*Regression analysis* is a statistical technique for studying linear relationships. ^{[1]} It begins by supposing a general form for
the relationship, known as the *regression model*:

Y = α + β_{1}X_{1} +...+
β_{k}X_{k} + ε .

* Example:* In the motorpool case, the manager of the
motorpool considers the model

Cost = α + β_{1}Mileage + β_{2}Age +
β_{3}Make + ε .

Y is the *dependent variable*, representing a quantity that varies from individual to
individual throughout the population, and is the primary focus of interest. X_{1},...,
X_{k} are the *explanatory variables* (the so-called “independent
variables”), which also vary from one individual to the next, and are thought to be related
to Y. Finally, ε is the *residual term*, which represents the composite effect of all
other types of individual differences not explicitly identified in the model. ^{[2]}

Beside the model, the other input into a regression analysis is some relevant sample data, consisting of the observed values of the dependent and explanatory variables for a sample of members of the population.
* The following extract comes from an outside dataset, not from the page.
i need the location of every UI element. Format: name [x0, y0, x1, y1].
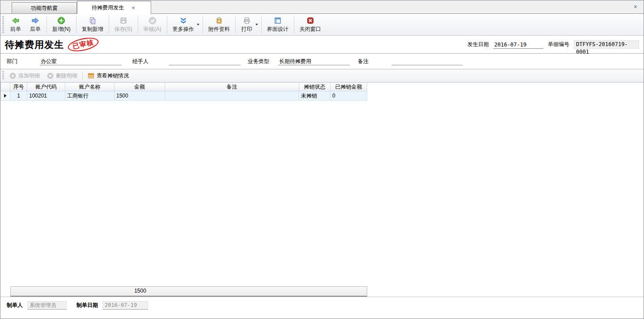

The primary result of a regression analysis is a set of estimates of the *regression
coefficients* α, β_{1},..., β_{k}. These estimates are made by
finding values for the coefficients that make the average residual 0, and the standard deviation of
the residual term as small as possible. The result is summarized in the *prediction
equation*:

Y_{pred} = a + b_{1}X_{1} +...+
b_{k}X_{k} .

* Example:* Fitting the model above to the motorpool data, we obtain:

Cost_{pred} = 107.34 + 29.65 Mileage + 73.96 Age + 47.43 Make .
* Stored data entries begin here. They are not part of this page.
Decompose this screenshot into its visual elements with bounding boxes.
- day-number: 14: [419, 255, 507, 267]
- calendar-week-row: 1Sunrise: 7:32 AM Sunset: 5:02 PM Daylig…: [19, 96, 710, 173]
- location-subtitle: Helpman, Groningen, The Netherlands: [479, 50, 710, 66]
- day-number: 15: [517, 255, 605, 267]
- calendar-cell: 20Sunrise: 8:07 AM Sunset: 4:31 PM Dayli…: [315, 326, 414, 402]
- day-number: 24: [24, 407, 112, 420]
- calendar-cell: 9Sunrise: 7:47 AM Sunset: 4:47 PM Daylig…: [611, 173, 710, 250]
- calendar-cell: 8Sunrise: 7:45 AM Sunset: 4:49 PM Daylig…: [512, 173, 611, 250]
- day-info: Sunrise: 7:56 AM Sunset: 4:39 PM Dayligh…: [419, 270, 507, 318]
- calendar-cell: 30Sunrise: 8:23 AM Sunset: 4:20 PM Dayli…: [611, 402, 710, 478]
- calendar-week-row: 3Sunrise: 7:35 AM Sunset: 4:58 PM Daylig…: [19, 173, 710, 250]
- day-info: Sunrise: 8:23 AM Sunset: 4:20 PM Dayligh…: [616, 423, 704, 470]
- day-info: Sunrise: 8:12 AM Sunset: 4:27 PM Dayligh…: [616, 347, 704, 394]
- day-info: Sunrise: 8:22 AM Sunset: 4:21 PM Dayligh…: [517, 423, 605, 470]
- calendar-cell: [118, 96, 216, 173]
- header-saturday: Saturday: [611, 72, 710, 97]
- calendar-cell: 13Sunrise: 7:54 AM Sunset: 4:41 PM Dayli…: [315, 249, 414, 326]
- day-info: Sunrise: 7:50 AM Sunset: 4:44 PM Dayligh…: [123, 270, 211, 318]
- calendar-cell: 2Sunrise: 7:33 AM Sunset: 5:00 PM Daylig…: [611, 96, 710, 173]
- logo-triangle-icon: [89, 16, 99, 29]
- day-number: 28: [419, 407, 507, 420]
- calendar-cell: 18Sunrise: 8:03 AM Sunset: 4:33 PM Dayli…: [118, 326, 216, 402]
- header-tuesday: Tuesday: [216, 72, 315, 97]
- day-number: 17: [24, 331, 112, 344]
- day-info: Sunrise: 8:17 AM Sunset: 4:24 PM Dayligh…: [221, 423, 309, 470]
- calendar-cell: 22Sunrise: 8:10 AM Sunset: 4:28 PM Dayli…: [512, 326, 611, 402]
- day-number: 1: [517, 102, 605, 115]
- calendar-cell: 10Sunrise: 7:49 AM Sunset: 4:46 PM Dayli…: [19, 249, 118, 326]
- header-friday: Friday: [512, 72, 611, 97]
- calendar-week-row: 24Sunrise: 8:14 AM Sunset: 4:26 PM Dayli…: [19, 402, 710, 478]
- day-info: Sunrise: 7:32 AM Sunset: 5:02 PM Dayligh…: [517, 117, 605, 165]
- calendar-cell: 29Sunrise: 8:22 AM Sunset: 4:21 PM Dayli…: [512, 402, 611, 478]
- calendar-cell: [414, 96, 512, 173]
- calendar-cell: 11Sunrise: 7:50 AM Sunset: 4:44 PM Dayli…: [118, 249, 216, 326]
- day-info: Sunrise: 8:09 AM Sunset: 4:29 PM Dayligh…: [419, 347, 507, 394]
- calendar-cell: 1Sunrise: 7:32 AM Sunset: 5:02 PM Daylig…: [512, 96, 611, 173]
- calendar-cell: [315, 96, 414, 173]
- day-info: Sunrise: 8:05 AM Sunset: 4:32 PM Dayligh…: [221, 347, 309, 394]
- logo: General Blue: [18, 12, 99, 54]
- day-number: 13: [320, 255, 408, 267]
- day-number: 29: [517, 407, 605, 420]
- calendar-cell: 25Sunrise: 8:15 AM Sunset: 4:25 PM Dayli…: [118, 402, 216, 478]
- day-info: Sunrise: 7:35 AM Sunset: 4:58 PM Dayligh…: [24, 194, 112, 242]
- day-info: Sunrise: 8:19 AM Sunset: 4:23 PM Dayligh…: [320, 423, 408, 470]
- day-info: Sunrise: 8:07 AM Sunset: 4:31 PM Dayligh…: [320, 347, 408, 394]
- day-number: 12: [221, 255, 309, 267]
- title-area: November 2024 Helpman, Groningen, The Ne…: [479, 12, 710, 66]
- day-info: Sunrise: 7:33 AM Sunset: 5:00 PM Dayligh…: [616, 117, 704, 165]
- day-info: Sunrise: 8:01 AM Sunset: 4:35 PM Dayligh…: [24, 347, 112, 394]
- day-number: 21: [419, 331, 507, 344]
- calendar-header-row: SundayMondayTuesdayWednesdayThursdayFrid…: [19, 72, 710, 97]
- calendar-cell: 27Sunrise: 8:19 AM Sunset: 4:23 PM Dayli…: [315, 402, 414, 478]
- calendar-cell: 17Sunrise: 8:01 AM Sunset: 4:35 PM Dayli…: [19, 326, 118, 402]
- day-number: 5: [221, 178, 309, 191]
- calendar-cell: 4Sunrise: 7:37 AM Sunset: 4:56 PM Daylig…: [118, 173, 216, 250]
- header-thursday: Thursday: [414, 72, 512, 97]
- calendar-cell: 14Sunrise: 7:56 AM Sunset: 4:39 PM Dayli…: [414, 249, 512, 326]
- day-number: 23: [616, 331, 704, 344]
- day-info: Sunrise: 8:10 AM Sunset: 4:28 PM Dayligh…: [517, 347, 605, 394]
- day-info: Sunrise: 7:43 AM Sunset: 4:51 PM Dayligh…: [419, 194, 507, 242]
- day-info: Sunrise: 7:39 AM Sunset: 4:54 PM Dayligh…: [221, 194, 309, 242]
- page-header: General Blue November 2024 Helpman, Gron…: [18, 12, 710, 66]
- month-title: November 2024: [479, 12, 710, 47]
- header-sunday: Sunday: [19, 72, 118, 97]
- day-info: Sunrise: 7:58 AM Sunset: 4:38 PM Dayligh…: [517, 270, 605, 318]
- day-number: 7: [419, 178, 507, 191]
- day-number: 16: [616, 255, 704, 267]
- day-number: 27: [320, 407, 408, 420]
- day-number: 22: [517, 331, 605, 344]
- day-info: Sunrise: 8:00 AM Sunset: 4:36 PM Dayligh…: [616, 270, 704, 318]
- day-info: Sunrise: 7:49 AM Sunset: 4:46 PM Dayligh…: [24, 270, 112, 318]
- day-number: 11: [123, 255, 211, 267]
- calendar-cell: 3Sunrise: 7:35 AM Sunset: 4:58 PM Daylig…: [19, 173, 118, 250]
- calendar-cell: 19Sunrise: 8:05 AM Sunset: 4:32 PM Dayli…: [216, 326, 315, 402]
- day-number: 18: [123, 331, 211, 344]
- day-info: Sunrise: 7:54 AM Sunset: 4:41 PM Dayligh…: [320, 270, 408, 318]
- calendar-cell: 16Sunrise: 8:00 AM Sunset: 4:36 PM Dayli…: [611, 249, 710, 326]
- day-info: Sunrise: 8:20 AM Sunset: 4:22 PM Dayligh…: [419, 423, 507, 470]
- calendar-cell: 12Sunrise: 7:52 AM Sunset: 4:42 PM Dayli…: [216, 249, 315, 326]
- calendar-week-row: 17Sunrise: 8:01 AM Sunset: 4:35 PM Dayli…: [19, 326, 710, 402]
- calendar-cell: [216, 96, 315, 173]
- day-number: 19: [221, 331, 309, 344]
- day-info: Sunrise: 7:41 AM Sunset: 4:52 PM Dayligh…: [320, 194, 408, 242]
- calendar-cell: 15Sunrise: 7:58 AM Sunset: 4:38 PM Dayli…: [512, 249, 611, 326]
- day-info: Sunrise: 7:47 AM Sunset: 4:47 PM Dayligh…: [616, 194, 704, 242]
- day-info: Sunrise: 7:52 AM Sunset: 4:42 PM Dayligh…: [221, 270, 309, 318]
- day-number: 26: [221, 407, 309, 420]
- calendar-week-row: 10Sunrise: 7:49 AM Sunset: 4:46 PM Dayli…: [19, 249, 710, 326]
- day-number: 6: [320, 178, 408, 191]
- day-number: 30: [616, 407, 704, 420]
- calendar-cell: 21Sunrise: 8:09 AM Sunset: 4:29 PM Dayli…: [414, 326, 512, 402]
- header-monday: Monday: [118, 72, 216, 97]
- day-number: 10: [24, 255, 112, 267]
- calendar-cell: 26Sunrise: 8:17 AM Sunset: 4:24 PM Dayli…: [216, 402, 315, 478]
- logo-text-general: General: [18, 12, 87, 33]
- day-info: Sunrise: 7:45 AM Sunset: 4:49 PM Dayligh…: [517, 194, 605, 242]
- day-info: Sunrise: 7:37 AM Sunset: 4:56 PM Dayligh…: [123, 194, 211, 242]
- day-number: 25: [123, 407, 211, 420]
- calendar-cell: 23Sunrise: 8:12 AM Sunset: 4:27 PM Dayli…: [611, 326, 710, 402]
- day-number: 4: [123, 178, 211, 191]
(Dive down for further discussion of the assumptions underlying regression analysis, or examine a workbook which illustrates some of the underlying computations.)

Typically, a regression analysis is done for one of two purposes: In order to predict the value of the dependent variable for individuals for whom some information concerning the explanatory variables is available, or in order to estimate the effect of some explanatory variable on the dependent variable.

If we know the value of several explanatory variables for an individual, but do not know the value of that individual’s dependent variable, we can use the prediction equation (based on a model using the known variables as its explanatory variables) to estimate the value of the dependent variable for that individual.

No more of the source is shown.